# Attack in San Francisco (possibly NYC)



## Sasquatch (Dec 12, 2014)

Seeing reports of blackouts on both coasts. At work so can't really investigate. Anyone else have any info?

https://mobile.nytimes.com/1997/10/25/us/blackout-in-san-francisco-sabotage-is-seen.html

Sent from my SM-G900V using Tapatalk


----------



## rice paddy daddy (Jul 17, 2012)

At work also, checked Fox News and ABC news websites.
Nothing happening at either one.


----------



## Mrs. Spork (Jan 30, 2017)

http://www.cbsnews.com/news/biggest-blackout-in-us-history/

tappy talk sent


----------



## rice paddy daddy (Jul 17, 2012)

Mrs. Spork said:


> Biggest blackout in U.S. history - CBS News
> 
> tappy talk sent


August 15, 2003?


----------



## rice paddy daddy (Jul 17, 2012)

Double--tap.
Darn phone.

As you were, carry on!


----------



## mcangus (Jun 3, 2014)

Nothing so far to indicate that this is malicious or related.

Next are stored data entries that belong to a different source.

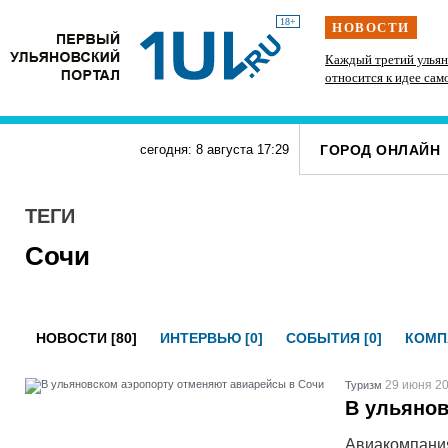
18+
НОВОСТИ
» силачи
В Госдуме предложили выдавать корм и лежанки
Каждый третий ульян
тупит
людям, забравшим животных из приюта
относится к идее сам
ГОРОД ОНЛАЙН
сегодня: 8 августа
17
:
29
ТЕГИ
Сочи
НОВОСТИ [80]
ИНТЕРВЬЮ [0]
СОБЫТИЯ [0]
КОМП
29 июня 20
Туризм
В ульянов
Авиакомпания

But it is crazy how it hit 2 mega cities.

LOL just found out that the Federal Government is simulating an EMP in a few days over NYC, lol perfect timing wow. Remember how there was a training exercise on 9/11?

Just a coincidence. They are always doing these drills. Go back to sleep folks.


----------



## Mrs. Spork (Jan 30, 2017)

rice paddy daddy said:


> August 15, 2003?


Whoops! did a quick search at lunch for reported blackouts today for nyc, that came up didn't notice date on my phone. Must need my glasses on... :-D

tappy talk sent


----------



## Denton (Sep 18, 2012)

Power Problems Disrupt Service On Several Subway Lines « CBS New York


----------



## SOCOM42 (Nov 9, 2012)

Even if it was some form of attack, the media would play it down or not even bother until they had no choice but to publish it.


----------



## Gunn (Jan 1, 2016)

I heard the SF outage was a substation caught on fire. According to the radio.


----------



## mcangus (Jun 3, 2014)

Gunn said:


> I heard the SF outage was a substation caught on fire. According to the radio.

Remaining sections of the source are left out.